Im Gegensatz zum Bankkredit wird die benötigte Summe, nicht von einer Bank zur Verfügung gestellt, sondern von einem privaten Anleger. Der Kreditvertrag kann individuell ausgehandelt werden, da keine der beiden Seiten sich an Bankvorschriften oder dergleichen halten muss. Dadurch hat der Antragsteller eine Reihe von individuellen Vorteilen, die bei einem klassischen Kredit von der Bank nicht gegeben sind.

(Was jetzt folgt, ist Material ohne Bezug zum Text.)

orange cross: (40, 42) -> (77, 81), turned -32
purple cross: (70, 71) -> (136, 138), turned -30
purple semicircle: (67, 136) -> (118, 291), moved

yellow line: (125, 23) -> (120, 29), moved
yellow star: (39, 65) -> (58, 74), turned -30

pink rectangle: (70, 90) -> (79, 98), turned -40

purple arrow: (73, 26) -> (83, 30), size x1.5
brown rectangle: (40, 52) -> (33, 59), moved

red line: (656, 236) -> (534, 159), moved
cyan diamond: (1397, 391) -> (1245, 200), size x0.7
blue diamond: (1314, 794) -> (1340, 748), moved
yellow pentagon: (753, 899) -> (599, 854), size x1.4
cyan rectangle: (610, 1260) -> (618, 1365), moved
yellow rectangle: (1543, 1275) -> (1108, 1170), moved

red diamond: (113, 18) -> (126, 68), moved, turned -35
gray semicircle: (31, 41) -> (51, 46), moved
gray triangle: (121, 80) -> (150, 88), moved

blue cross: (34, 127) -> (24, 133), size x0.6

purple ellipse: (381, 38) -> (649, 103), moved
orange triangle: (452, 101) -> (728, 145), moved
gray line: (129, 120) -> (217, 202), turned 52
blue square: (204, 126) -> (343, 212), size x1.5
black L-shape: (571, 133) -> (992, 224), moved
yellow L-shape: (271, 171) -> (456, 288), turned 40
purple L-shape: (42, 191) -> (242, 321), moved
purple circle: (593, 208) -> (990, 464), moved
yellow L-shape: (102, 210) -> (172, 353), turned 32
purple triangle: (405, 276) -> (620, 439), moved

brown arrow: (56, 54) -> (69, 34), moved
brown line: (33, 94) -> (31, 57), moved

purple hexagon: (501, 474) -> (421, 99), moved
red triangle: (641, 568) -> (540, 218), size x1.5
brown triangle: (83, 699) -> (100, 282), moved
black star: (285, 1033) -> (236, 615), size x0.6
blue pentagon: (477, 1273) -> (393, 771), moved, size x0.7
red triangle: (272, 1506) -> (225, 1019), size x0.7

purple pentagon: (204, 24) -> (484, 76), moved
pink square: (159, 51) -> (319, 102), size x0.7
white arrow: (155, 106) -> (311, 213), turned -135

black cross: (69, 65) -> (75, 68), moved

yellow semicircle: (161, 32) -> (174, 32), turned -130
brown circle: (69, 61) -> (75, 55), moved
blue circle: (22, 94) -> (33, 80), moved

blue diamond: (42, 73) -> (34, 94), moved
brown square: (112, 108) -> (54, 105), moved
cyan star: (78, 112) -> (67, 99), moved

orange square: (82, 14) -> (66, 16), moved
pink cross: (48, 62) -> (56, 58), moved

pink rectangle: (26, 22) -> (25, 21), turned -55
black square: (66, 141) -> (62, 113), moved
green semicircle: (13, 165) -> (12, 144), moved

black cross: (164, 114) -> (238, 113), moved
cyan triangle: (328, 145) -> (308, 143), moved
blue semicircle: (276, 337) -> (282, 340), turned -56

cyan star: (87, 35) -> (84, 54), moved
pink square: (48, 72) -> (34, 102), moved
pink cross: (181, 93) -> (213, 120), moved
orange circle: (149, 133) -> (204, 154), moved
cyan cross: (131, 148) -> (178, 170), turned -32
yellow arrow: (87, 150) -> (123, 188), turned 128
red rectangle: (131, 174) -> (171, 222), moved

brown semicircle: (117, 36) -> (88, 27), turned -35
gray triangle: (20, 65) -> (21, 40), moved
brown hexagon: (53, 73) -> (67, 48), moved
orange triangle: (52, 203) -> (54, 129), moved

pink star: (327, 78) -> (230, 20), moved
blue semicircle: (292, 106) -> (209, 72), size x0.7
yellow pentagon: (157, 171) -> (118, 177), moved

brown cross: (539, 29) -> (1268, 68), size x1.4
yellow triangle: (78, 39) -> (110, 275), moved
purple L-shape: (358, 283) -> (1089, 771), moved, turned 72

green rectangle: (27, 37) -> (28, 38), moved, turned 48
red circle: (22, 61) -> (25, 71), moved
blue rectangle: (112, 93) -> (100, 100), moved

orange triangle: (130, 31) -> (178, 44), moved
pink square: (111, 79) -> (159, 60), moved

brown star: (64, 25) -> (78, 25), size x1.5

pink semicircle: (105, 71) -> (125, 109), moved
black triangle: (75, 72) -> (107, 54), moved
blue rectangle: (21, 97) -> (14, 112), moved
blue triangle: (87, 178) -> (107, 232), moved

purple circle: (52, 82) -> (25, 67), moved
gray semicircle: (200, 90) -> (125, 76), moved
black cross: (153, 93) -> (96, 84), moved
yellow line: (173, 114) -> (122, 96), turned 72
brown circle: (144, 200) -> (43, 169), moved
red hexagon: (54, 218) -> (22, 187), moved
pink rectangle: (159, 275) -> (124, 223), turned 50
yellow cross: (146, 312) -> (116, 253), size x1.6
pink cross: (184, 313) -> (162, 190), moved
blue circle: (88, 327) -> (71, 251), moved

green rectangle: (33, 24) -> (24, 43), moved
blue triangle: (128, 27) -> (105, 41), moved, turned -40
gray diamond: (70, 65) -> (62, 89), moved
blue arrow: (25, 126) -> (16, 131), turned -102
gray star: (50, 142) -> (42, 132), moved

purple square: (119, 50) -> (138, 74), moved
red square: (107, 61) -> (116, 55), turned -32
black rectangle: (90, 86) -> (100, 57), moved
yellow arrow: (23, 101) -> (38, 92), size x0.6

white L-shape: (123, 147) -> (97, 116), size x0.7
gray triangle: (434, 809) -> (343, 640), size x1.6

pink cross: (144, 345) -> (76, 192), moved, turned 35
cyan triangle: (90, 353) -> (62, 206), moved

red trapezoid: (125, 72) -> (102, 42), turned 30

Die besonderen Vorteile von einem Privatkredit von Privatpersonen

Ein Privatkredit von Privatpersonen wird im Fachjargon auch P2P-Kredit genannt. Zu den wesentlichen Vorteilen zählen, hierbei die hohe Flexibilität, denn zwischen privatem Anleger und Kreditnehmer können im Vorfeld alle wichtigen Punkte wie Kreditsumme, Laufzeit und Zinssatz vereinbart werden. Selbst Zahlungspausen oder Sondertilgungen können im Vorfeld schriftlich fixiert werden.

Die Rahmenbedingungen für solch einen Kredit

Auch wenn viele Punkte im Kreditvertrag individuell ausgehandelt werden können, gibt es doch einige Rahmenbedingungen, die eingehalten werden müssen. So gelten hierbei die Formvorschriften für ein Verbraucherdarlehensvertrag, die man im BGB und § 491 und 492 nachlesen kann sowie die Kündigungsschutzregeln, die im BGB unter § 498 stehen. Ebenfalls sehr wichtig für die Anmeldung auf einer der Kreditmarktplätze ist die Volljährigkeit, ein geregeltes Einkommen sowie der Wohnsitz in Deutschland.